The 2012 ASHS Annual Conference

Black spot disease, caused by the fungus Diplocarpon rosae Wolf, is the most serious disease of landscape roses (Rosa hybrid L.) worldwide. Dominant genes for complete resistance to specific races of the pathogen were identified in roses as Rdrs. From a breeding perspective, a rapid screening of potential hybrid materials by molecular markers is beneficial for identifying the resistant germplasm. In this project, two microsatellite markers (155 at 0 cM and 69E24 at 0.1 cM distance) linked to Rdr1 (resistance to race 3) were used to screen twenty cultivars for which the phenotypes are known and  a rose collection consisting of the TAMU diploid breeding population, Earth-Kind® collection, Ralph Moore roses and various Rosa species. Up to four alleles of the locus 155 were amplified in 168 rose genotypes.

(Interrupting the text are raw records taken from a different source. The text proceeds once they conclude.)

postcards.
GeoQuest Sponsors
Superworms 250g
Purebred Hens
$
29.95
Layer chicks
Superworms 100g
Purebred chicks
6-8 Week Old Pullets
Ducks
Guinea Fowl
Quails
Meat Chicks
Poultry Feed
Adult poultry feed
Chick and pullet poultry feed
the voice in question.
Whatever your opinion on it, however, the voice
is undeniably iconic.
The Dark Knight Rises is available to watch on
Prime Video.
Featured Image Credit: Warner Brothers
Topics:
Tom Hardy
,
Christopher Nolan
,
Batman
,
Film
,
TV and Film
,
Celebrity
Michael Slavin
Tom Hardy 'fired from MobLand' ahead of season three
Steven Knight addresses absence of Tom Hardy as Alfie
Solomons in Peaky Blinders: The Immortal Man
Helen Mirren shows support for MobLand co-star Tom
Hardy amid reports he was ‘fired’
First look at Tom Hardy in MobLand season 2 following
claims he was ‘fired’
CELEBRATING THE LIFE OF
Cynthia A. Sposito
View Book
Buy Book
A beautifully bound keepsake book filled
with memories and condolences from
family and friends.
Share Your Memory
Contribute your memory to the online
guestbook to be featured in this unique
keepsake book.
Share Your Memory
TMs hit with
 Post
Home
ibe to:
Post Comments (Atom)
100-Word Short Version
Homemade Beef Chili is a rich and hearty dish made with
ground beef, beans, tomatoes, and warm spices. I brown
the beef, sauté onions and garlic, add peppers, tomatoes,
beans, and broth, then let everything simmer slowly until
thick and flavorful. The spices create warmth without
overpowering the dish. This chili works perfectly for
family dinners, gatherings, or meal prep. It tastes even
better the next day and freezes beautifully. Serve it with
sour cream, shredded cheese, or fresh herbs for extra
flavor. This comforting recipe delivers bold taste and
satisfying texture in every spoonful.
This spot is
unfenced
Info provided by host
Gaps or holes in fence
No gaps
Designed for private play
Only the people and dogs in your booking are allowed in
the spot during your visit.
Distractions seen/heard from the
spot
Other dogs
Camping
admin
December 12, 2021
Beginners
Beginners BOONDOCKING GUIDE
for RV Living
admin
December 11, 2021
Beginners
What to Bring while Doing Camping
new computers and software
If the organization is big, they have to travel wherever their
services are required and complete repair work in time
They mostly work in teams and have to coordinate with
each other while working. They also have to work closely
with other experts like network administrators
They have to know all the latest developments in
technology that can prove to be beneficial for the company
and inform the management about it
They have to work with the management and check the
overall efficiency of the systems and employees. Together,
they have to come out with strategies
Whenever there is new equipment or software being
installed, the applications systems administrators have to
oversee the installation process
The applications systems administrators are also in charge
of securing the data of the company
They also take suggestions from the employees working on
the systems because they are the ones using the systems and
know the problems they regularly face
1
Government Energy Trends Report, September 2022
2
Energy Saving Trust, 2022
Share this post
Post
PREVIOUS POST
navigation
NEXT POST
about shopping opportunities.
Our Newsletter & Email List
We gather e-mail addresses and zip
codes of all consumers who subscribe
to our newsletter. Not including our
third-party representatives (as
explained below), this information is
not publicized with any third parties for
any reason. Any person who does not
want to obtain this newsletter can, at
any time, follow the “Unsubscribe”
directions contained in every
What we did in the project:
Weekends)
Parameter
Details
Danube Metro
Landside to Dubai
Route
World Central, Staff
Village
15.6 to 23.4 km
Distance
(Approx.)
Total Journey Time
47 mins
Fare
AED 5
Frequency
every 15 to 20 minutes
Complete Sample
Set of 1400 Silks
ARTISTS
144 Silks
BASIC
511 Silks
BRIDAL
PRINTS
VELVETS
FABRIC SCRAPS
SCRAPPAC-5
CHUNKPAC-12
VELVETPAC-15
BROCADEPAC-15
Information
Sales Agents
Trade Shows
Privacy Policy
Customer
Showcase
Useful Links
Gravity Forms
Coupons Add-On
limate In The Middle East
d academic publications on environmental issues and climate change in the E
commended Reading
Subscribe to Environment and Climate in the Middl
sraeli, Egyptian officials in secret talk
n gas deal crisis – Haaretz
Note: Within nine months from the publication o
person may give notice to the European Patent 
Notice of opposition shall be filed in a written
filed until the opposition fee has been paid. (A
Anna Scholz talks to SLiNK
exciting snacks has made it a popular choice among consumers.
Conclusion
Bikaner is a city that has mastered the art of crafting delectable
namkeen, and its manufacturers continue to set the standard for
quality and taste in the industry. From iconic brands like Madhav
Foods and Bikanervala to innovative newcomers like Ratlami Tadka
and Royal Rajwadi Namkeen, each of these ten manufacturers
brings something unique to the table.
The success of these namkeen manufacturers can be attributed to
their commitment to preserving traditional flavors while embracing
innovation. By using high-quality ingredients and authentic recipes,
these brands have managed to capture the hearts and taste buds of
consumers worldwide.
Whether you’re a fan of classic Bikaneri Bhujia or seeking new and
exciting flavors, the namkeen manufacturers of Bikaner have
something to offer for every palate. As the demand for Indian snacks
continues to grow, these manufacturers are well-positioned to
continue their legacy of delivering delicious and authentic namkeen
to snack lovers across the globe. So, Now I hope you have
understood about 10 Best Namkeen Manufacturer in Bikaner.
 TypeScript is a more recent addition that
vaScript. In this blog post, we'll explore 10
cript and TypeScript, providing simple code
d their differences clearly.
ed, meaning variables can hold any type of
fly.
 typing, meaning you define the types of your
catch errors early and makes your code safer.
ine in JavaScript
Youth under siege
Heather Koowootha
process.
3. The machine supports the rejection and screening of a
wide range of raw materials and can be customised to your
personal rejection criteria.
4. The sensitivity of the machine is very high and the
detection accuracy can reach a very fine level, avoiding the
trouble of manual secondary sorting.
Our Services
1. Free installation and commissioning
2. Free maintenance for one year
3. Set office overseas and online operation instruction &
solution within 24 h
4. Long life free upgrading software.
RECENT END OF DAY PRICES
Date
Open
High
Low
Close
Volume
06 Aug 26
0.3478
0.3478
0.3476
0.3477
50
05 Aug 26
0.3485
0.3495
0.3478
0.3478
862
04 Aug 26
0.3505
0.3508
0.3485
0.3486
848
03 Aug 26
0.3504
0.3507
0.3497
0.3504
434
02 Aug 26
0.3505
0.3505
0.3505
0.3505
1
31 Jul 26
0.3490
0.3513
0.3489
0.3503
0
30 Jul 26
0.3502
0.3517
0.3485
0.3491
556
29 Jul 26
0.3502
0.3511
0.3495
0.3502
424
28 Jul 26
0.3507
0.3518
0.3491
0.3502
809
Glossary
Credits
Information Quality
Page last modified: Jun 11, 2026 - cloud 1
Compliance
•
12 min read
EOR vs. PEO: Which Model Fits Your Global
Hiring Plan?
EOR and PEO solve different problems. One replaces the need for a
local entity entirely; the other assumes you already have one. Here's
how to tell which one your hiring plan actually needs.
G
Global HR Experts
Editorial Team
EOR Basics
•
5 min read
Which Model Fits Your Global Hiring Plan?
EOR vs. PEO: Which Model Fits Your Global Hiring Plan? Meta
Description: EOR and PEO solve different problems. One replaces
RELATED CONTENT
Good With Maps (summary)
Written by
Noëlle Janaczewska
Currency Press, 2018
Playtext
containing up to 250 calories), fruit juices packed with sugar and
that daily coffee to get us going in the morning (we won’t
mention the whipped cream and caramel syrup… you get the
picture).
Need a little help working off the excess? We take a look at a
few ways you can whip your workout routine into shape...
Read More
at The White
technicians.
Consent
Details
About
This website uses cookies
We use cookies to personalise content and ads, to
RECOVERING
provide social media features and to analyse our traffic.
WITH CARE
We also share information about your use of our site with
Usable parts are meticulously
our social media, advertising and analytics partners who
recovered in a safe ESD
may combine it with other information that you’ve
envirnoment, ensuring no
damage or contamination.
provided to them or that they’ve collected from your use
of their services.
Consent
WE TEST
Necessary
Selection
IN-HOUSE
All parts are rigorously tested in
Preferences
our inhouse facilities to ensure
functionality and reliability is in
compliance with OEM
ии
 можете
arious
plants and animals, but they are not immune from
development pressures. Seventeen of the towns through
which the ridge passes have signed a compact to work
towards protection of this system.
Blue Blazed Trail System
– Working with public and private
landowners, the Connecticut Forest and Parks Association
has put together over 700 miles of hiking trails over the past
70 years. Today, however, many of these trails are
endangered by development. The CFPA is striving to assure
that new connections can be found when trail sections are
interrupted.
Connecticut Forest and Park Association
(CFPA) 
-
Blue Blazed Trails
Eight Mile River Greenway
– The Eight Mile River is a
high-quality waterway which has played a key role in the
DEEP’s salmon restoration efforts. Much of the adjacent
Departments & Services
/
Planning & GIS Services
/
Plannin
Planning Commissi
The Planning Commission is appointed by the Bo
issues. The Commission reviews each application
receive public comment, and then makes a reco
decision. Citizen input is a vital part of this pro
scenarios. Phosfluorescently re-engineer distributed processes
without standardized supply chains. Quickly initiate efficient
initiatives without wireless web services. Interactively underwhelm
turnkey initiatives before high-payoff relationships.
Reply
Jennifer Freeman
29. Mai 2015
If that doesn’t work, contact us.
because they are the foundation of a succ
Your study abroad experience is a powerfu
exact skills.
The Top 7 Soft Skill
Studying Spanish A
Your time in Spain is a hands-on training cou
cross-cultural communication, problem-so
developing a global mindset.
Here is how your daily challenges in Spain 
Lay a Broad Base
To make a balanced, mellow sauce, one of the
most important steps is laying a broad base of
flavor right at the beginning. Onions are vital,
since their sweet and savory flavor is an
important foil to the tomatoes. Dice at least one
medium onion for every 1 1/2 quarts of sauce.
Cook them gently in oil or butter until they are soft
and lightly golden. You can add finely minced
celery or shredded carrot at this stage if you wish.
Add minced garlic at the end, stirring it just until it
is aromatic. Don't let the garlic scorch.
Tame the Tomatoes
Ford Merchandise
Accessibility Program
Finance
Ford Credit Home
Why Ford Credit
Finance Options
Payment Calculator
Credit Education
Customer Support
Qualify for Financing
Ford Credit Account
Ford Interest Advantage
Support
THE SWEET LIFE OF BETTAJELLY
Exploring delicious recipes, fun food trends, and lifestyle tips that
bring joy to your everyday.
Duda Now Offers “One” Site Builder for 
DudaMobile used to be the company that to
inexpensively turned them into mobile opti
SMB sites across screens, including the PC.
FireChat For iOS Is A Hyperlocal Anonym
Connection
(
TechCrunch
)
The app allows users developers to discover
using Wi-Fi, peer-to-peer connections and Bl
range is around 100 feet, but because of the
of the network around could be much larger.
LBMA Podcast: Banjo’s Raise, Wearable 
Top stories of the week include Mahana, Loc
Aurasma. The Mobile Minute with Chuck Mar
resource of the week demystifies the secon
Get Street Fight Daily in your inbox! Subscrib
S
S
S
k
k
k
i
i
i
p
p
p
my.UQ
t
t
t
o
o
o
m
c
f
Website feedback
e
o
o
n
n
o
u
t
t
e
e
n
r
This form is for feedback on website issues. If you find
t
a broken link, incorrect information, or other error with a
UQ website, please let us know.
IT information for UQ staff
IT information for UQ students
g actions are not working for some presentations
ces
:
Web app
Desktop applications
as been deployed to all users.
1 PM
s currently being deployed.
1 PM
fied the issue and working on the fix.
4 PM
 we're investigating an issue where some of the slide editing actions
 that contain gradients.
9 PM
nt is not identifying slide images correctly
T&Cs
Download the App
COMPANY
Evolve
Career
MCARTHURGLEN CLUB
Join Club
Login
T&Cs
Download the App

The cultivars for which the phenotypes are known amplified fragments around 160 bp for the locus 155 and around 180 bp for the locus 69E24, indicating the presence of the Rdr1 allele that conditions resistance to race 3. One hundred and twenty of the 147 plants with unknown phenotypes assayed had both the 160 bp band (locus 155) and the 180 bp band (locus 69E24) indicating that these possessed the Rdr1 resistance gene. In addition one SCAR marker (ND5E) (9.1 cM distance) linked to Rdr3 (resistance to race 8) was used to screen 51 rose genotypes of which the disease resistance phenotype with race 8 was known for 18. The one amplification product (around 80 bp) for the SCAR ND5E was only detected in the resistant roses and not the susceptible roses.  Among the 33 roses with unknown resistance phenotypes, only one had the 80 bp band. The accuracy of these marker results among the roses with unknown resistance phenotypes will be verified by detached leaf assays with single spore derived cultures of the race 3 and race 8 of the black spot pathogen.